Israeli officials caustically observed that the Saudis had only itemized how 15% of the $1 billion would actually be spent; it would be a cold day in Ouagadougou, they suggested, before the Africans would see the rest of the Saudis’ money. Perhaps so. But black African leaders enthusiastically accepted the offers at face value and in turn pledged their renewed commitment to the Arabs’ diplomatic campaign against Israel. The conference also enhanced the sense of identity between the two regions. Said Zambian President Kenneth Kaunda: “We are the product of the same struggle against domination and exploitation by foreign interests … In division, we cannot face the industrialized nations on equal terms.”

Cairo Declaration. In the final document, to be known as the Cairo declaration, delegates defined both the Palestinian guerrilla movement and black liberation groups in southern Africa as “joint Afro-Arab causes.” They called for total support of both the Arab “front line” states around Israel and the African “front line” states around Rhodesia, called Zimbabwe by blacks.

On the side, the conference also provided an opportunity for Jordan’s King Hussein and the Palestine Liberation Organization’s Yasser Arafat to mend fences. After a ceremonial embrace, the two held their first private conversation in seven years, discussing the need for an eventual link between Jordan and a proposed Palestinian state in what is now the Israeli-occupied West Bank and Gaza Strip (see box).

Only seven weeks earlier, Cairo had been shaken by two days of rioting over rising food prices. Last week’s summit, however, took place without a hitch in security. The Kings, Sheiks, Emirs, Presidents and other chieftains (or their stand-ins) from 59 nations, plus leaders of the P.L.O. and several African liberation groups, were quartered in the city’s main hotels. From the Nile Hilton, they could walk across a huge red carpet to the Arab Socialist Union auditorium next door. Battalions of black-bereted Egyptian police lined the roads, ringed the official buildings, and even guarded the Hilton’s roof and stairways. In short, the delegates were protected from everything, suggested a local wit, except the hotel’s mayonnaise.

Big Daddy’s Revenge.
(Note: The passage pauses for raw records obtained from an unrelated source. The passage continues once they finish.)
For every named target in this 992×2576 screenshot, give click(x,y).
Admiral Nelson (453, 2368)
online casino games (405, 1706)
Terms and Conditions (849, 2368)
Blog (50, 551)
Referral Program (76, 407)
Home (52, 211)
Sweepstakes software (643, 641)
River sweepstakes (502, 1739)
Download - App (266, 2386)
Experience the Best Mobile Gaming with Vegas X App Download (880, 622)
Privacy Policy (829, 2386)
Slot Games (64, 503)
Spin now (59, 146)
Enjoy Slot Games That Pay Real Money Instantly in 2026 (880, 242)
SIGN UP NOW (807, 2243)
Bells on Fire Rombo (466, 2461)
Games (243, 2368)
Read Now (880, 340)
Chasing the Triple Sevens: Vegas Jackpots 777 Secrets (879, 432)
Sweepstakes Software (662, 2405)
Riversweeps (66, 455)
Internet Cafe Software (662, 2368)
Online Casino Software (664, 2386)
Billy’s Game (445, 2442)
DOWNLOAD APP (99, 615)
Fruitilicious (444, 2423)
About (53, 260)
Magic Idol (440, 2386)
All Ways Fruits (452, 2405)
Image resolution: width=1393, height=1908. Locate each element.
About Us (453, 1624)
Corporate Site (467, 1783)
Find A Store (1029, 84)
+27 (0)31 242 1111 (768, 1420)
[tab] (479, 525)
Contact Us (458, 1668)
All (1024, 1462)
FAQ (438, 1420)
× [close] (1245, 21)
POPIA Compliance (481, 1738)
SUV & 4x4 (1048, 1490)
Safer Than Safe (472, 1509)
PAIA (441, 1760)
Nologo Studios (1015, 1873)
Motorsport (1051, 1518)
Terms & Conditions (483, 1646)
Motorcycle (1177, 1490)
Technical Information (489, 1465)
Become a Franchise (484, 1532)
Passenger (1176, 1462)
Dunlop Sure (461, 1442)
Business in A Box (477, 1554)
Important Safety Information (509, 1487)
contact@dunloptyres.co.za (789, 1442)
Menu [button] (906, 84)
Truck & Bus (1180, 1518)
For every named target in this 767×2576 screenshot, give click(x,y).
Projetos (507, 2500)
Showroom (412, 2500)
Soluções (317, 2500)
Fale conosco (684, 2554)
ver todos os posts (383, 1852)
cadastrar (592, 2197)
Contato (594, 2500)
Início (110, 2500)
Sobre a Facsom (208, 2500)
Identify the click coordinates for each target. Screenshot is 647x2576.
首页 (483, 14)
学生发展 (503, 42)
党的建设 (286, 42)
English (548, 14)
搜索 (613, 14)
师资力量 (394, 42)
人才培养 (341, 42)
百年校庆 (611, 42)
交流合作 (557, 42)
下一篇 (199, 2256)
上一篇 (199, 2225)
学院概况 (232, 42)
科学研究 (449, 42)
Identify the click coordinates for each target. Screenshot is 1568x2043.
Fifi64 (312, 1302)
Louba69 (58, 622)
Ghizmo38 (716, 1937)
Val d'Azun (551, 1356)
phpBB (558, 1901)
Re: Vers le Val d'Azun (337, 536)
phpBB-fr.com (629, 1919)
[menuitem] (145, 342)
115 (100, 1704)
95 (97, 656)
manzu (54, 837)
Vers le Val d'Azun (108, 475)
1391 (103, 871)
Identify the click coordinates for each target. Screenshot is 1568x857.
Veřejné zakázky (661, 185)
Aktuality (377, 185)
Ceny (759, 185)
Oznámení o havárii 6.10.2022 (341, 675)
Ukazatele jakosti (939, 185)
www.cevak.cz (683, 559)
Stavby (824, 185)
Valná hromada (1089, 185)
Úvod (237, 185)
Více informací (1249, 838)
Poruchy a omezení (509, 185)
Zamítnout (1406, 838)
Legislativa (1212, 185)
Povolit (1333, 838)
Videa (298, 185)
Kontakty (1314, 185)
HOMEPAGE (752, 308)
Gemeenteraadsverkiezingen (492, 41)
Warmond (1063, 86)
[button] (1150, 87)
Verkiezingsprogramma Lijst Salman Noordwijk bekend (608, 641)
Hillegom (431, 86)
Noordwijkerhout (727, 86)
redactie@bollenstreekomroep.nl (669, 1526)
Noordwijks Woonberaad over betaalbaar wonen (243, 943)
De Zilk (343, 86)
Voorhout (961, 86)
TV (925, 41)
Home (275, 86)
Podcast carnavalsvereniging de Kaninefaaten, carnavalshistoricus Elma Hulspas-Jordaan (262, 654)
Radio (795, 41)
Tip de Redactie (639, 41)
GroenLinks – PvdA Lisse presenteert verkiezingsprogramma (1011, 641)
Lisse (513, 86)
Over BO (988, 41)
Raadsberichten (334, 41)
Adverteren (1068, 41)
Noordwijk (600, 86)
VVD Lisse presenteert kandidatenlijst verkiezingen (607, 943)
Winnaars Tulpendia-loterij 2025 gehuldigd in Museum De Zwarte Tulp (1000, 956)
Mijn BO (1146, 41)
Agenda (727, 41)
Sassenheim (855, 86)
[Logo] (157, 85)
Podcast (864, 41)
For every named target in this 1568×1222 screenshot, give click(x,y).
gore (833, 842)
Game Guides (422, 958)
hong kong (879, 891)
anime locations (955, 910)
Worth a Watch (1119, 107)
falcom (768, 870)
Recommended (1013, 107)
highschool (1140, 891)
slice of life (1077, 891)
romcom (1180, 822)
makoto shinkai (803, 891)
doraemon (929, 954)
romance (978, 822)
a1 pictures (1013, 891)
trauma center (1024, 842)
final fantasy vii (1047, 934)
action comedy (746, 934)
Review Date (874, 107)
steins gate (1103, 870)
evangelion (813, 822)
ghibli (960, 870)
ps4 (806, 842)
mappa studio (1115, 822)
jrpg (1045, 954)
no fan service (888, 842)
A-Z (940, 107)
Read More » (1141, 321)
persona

Arab and African leaders alike were embarrassed by the conspicuous presence of Uganda’s Field Marshal and President for Life Idi Amin Dada, who at times appeared in full-dress uniform with row upon row of decorations covering his awesome chest. Throughout the conference he was ignored as much as possible, but Big Daddy got his revenge. Just as Syria’s President Hafez Assad was taking the rostrum to speak, Amin temporarily stole the show by speeding off, amid motorcycle sirens, to give a rambling and often incoherent press conference at which he declared, in case anybody was wondering, that he was not on the CIA payroll.

The delegates agreed to set up the nucleus of a permanent Afro-Arab organization and to hold a summit conference again in 1980. Both Uganda and Sudan offered their capitals as the site. Amin’s Kampala is not quite what the Afro-Arabs had in mind. But, as one Arab League official put it, “a lot can happen in three years.”